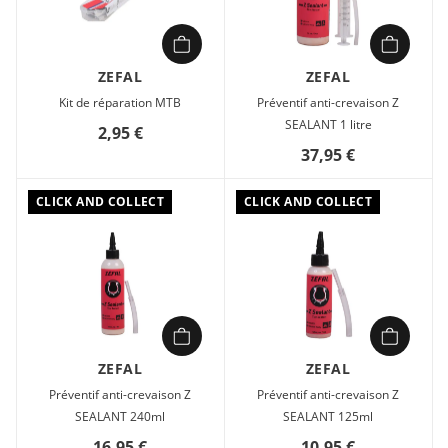
Facile et rapide à installer
Dimensions de la boîte : 122 x 35 x 23 mm
Kit compact de 6 pièces de réparation autocollantes et d’une
ZEFAL
ZEFAL
râpe en acier inoxydable. Le collage est simple et immédiat.
Kit de réparation MTB
Préventif anti-crevaison Z
SEALANT 1 litre
2,95 €
37,95 €
CLICK AND COLLECT
CLICK AND COLLECT
ZEFAL
ZEFAL
Préventif anti-crevaison Z
Préventif anti-crevaison Z
SEALANT 240ml
SEALANT 125ml
16,95 €
10,95 €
═══
Produce a word-for-word copy of the records, omitting all images.

> ANSWER
Facile et rapide à installer
Dimensions de la boîte : 122 x 35 x 23 mm
Kit compact de 6 pièces de réparation autocollantes et d’une
ZEFAL
ZEFAL
râpe en acier inoxydable. Le collage est simple et immédiat.
Kit de réparation MTB
Préventif anti-crevaison Z
SEALANT 1 litre
2,95 €
37,95 €
CLICK AND COLLECT
CLICK AND COLLECT
ZEFAL
ZEFAL
Préventif anti-crevaison Z
Préventif anti-crevaison Z
SEALANT 240ml
SEALANT 125ml
16,95 €
10,95 €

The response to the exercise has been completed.